A decade of my Halloween costumes and their archetypes
It's the night you get to animate different facets of your personality.
Some people hate Halloween. What they don’t understand is that Halloween is a time to metamorphosis into another part of your persona: to allow something else to take over your body for a night. Each of us a multitude. None of us is all good or all bad.
When I was young, dressing up was my favorite pastime. My mom let us play dress up with her wedding dress and long dresses that she sewed in college.
In my first memory of Halloween, I’m four years old. In a last minute effort, I don one of my mom’s long skirts as a dress, we pin on straps to hold it over my little shoulders and I go door to door as a princess. This DIY approach to costumes starts early.

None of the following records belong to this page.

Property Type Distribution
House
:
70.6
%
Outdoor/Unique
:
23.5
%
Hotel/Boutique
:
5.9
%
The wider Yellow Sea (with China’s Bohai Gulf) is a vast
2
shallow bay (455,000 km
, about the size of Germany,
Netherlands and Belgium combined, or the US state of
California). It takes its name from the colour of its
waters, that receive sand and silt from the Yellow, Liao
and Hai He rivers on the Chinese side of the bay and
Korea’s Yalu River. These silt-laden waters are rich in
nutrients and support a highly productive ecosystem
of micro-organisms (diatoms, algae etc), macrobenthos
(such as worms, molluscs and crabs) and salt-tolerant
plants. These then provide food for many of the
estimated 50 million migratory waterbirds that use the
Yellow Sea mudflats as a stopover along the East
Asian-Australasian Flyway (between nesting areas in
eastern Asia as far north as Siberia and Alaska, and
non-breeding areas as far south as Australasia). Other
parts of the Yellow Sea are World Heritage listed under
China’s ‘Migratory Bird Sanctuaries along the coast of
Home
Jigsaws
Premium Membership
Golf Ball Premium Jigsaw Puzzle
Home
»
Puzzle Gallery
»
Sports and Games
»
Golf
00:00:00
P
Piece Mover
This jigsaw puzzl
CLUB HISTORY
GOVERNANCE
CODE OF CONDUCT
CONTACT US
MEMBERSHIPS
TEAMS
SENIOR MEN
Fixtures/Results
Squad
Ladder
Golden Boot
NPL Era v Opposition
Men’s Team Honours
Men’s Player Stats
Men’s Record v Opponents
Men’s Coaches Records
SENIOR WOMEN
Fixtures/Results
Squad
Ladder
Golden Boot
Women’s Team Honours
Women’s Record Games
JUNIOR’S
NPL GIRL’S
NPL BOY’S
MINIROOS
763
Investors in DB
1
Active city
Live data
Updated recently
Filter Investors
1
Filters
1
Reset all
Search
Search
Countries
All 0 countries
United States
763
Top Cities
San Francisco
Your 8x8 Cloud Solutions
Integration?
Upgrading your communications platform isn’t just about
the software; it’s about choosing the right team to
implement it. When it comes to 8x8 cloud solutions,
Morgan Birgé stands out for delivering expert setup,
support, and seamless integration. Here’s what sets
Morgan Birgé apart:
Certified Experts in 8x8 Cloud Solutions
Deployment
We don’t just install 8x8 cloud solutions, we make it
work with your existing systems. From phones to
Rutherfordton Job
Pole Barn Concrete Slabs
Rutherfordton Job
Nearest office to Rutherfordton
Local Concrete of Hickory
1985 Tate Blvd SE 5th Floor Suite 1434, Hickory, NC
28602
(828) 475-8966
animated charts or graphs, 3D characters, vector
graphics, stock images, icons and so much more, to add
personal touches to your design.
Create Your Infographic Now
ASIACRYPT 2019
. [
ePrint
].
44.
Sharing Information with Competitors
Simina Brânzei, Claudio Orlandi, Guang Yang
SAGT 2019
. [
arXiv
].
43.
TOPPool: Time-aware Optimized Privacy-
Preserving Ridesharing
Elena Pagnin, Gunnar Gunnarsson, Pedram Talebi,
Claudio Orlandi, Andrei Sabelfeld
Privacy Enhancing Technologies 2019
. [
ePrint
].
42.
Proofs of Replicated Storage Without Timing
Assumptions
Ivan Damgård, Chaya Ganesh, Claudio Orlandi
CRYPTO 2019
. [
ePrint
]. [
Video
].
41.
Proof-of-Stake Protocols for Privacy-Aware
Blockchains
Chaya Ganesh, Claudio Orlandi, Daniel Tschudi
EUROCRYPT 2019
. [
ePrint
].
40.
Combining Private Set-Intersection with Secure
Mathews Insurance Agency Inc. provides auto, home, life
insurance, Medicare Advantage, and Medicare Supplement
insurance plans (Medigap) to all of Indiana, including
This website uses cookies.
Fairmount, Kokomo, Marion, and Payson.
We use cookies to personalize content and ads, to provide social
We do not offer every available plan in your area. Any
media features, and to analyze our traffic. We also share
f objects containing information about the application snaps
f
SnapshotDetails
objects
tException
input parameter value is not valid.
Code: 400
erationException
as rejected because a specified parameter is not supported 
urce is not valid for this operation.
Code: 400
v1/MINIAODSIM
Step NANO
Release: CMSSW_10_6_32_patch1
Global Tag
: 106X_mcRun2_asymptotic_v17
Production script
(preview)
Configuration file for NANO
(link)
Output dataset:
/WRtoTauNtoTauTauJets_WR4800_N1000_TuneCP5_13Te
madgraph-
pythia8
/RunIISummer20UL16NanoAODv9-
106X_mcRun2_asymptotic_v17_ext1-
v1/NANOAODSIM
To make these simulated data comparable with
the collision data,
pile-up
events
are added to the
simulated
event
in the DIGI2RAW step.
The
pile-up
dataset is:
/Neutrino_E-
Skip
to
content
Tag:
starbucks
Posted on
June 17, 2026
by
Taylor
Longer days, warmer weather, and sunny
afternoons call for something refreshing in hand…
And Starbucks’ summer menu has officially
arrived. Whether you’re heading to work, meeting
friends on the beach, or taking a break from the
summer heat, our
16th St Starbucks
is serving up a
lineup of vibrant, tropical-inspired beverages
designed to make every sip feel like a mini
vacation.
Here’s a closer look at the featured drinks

We win a Halloween contest as a family when I’m 10 and dressed as Cleopatra. I get a taste of winning, and chase that feeling again and again, winning for several of the costumes below.
Here’s some of my best handcrafted costumes from the last decade.
The Shadow
Maleficent
Costume Archetype: Victim to villain to mother
She plays the villain the Sleeping Beauty tale, but the Maleficent film from 2014 show her backstory. Maleficent is betrayed by her former lover who cuts off her wings. When his daughter is born, she seeks revenge on him by putting a curse on the baby that on her 16th birthday she’ll prick her finger on a spinning wheel and fall into a deep sleep, only to be broken by true love’s kiss.
The year the Angelina Jolie Maleficent film came out, I was dead set on building this headdress from scratch. I started by deconstructing wire hangers into a horn shape, filled them with tinfoil, applied paper machier, then glued on long strips of leather. The green eye contacts and sharp cheekbone contouring brought the look home. My first Best Costume prize at Zulily!
Bride of Frankenstein
Costume Archetype: A veritable Eve, created as mate, rejects her arranged marriage to a literal monster.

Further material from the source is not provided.